The first oxygen apparatus was designed for the British Air Service and was made at the plant of de Lestang in Paris. The demand for the apparatus was so great that an automobile was constantly kept waiting at the factory that as soon as each set was finished it could be rushed straight to the front. The first British squadron which used oxygen equipment reported that its men gave six times the service of any other British squadron.
Our Air Service adopted the Dreyer oxygen apparatus, which was the original device produced by the British. We found it to be a hand-made appliance, but under our direction we adapted it to American methods of manufacture. The British apparatus was built to supply oxygen to one man only. We changed it to take care of two men. The model received was too heavy; we reduced the weight. Finally we added improvements to make it more efficient and reliable and redesigned it to meet American factory methods.
GUNNER IN COCKPIT EQUIPPED WITH OXYGEN HELMET AND TELEPHONE RECEIVER, OPERATING MOVABLE MACHINE GUN.
AVIATOR'S OXYGEN HELMET EQUIPPED WITH TELEPHONE RECEIVER.
OXYGEN APPARATUS FOR BREATHING AT HIGH ALTITUDES.

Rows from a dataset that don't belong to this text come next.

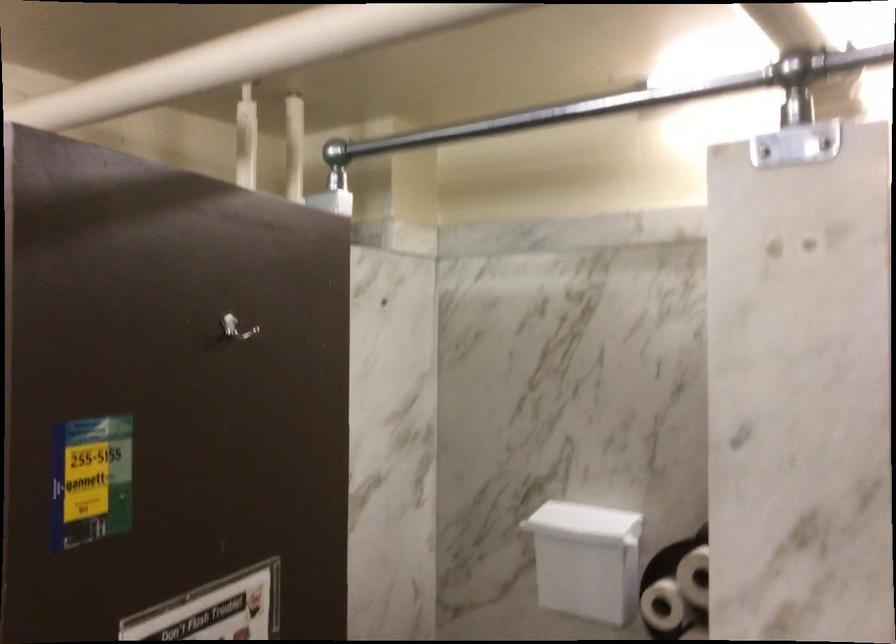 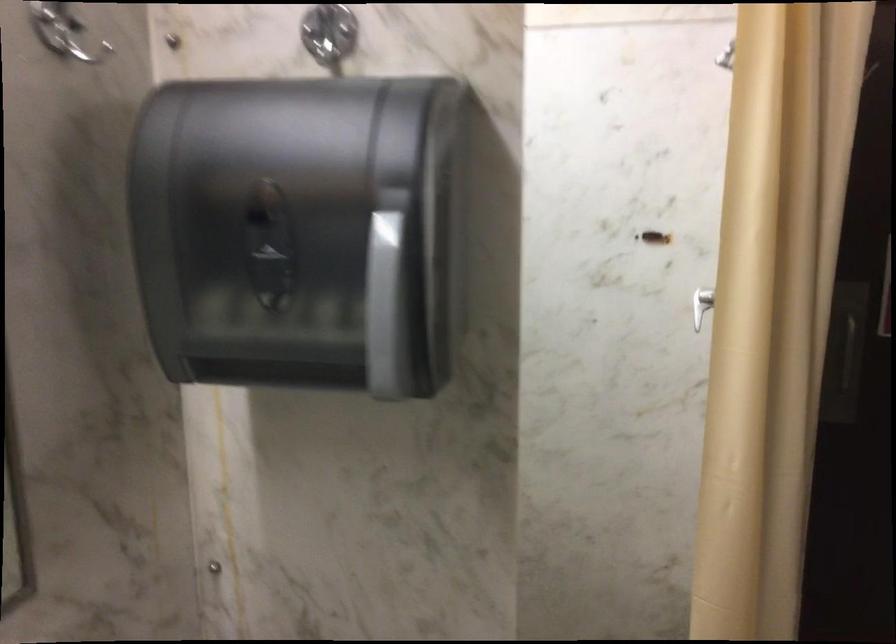 Question: Based on the continuous images, in which direction is the camera rotating? Reply with the corresponding letter.

Choices:
 (A) Left
 (B) Right
 (C) Up
 (D) Down

Answer: (A) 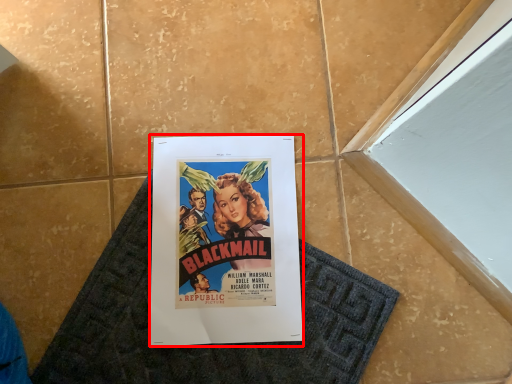 Question: From the image's perspective, what is the correct spatial positioning of poster (annotated by the red box) in reference to bath mat?

Choices:
 (A) above
 (B) below

Answer: (A) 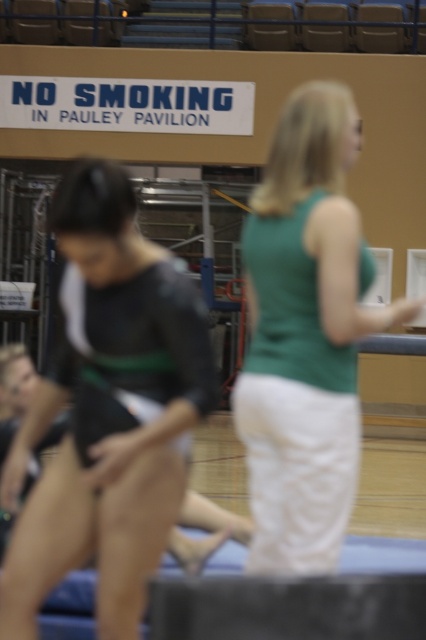 Between black leotard at left and green fabric tank top at center, which one has less height?

green fabric tank top at center is shorter.

Does black leotard at left appear over green fabric tank top at center?

Incorrect, black leotard at left is not positioned above green fabric tank top at center.

The width and height of the screenshot is (426, 640). What do you see at coordinates (109, 412) in the screenshot?
I see `black leotard at left` at bounding box center [109, 412].

At what (x,y) coordinates should I click in order to perform the action: click on black leotard at left. Please return your answer as a coordinate pair (x, y). Image resolution: width=426 pixels, height=640 pixels. Looking at the image, I should click on (109, 412). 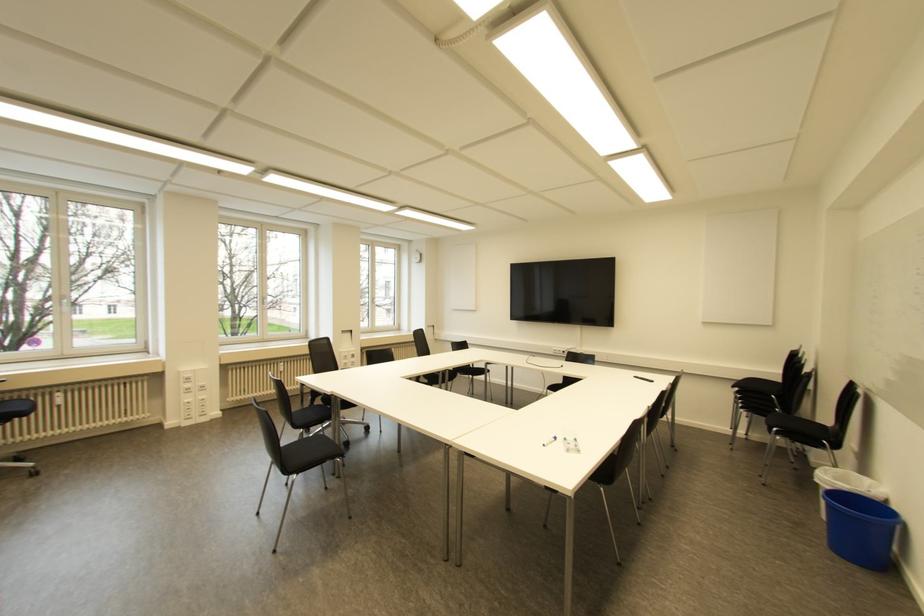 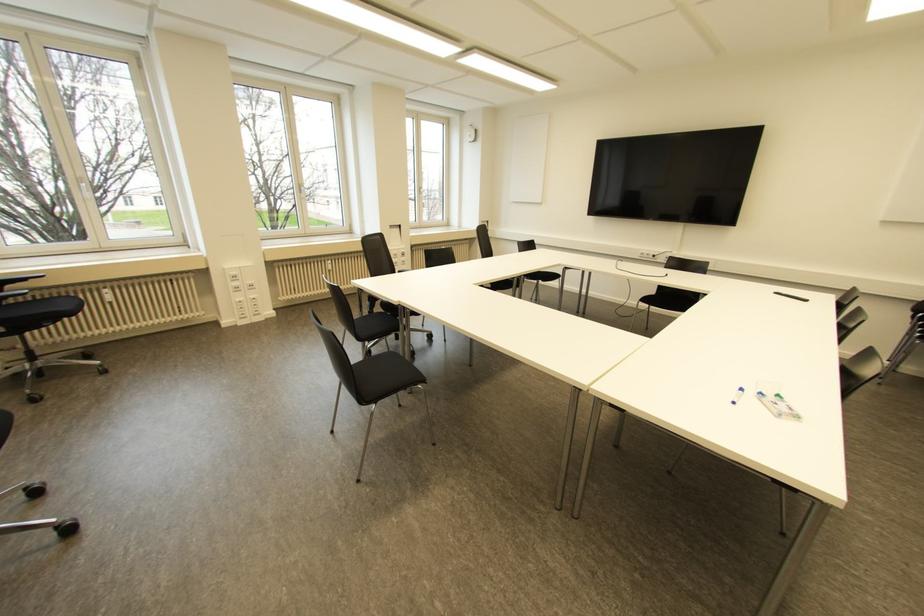 Locate, in the second image, the point that corresponds to (342,455) in the first image.

(422, 381) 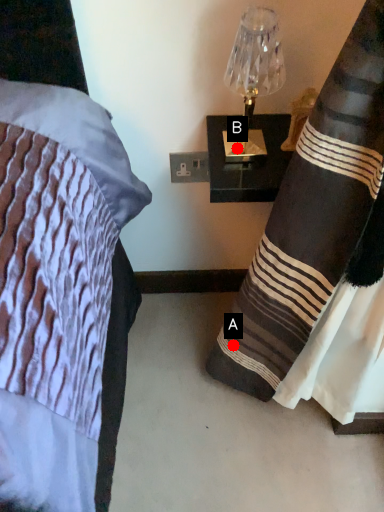 Question: Two points are circled on the image, labeled by A and B beside each circle. Which point is closer to the camera?

Choices:
 (A) A is closer
 (B) B is closer

Answer: (B) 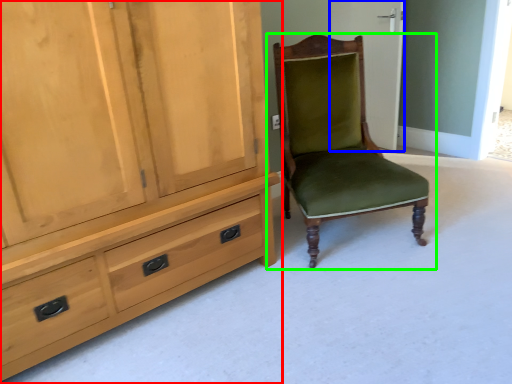 Question: Estimate the real-world distances between objects in this image. Which object is farther from cabinetry (highlighted by a red box), screen door (highlighted by a blue box) or chair (highlighted by a green box)?

Choices:
 (A) screen door
 (B) chair

Answer: (A)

Such an equipment has to be entirely automatic in its operation and as reliable as human ingenuity can make it. The Dreyer device embodies several instruments all of which must work perfectly under widely varying conditions. In use its tanks will contain oxygen under pressure ranging from 100 pounds to 2,250 pounds per square inch, yet the mechanism must deliver the oxygen to the aviator at a constant rate regardless of its tank pressure. Then the whole apparatus is subjected to temperatures that may be as high as 80° above zero or as low as 30° below. It must function evenly in the atmospheric pressure at any altitude up to 30,000 feet, delivering more oxygen as the atmosphere thins. Such was the problem of manufacture. Yet, taking up the work in January, 1918, we turned out six complete equipments by May 3, 1918, sending them overseas by special messenger for actual test on the front. Twenty-eight days later we shipped 200 sets. By the end of the war we had built 5,000 complete oxygen equipments. Of this number 3,600 had been sent to ports of embarkation awaiting shipment, and over 2,300 of these had been shipped overseas. In October we had reached a production rate of 1,000 sets per month.